# REQUIREMENT
Retype, word for word, each line between the lines holding "ويأتي تدشين هذا" and "التنموية والاقتصادية التي", inclusive, and leave the rest of the data alone.

Segment Open

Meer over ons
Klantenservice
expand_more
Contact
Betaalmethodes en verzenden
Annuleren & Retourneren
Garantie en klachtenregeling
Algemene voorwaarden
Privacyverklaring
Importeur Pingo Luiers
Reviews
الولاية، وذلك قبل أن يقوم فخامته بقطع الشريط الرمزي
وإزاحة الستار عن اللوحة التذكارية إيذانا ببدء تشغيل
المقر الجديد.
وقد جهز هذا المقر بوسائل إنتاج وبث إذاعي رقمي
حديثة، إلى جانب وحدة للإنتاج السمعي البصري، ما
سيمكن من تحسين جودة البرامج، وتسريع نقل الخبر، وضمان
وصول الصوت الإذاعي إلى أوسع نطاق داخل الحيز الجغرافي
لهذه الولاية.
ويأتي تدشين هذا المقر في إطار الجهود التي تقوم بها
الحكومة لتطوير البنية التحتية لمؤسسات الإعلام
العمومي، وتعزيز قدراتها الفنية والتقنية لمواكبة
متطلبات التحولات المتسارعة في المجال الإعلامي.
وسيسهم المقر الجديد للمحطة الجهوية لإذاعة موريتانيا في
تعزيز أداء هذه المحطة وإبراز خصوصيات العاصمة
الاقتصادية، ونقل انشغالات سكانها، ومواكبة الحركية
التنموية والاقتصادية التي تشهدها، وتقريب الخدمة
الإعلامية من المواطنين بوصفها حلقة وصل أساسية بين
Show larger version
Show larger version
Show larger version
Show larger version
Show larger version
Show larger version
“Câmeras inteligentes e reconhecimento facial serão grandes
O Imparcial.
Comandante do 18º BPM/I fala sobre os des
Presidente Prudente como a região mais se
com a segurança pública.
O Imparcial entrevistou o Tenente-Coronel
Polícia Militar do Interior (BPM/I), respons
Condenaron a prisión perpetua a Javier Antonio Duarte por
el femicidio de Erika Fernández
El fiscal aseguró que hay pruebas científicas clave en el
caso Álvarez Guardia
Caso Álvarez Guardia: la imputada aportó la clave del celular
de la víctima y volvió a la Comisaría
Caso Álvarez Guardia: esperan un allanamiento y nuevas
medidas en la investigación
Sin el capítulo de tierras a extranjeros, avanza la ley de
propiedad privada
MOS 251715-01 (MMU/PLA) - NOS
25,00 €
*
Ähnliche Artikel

Segment Closed

# RESPONSE TO THE TASK
ويأتي تدشين هذا المقر في إطار الجهود التي تقوم بها
الحكومة لتطوير البنية التحتية لمؤسسات الإعلام
العمومي، وتعزيز قدراتها الفنية والتقنية لمواكبة
متطلبات التحولات المتسارعة في المجال الإعلامي.
وسيسهم المقر الجديد للمحطة الجهوية لإذاعة موريتانيا في
تعزيز أداء هذه المحطة وإبراز خصوصيات العاصمة
الاقتصادية، ونقل انشغالات سكانها، ومواكبة الحركية
التنموية والاقتصادية التي تشهدها، وتقريب الخدمة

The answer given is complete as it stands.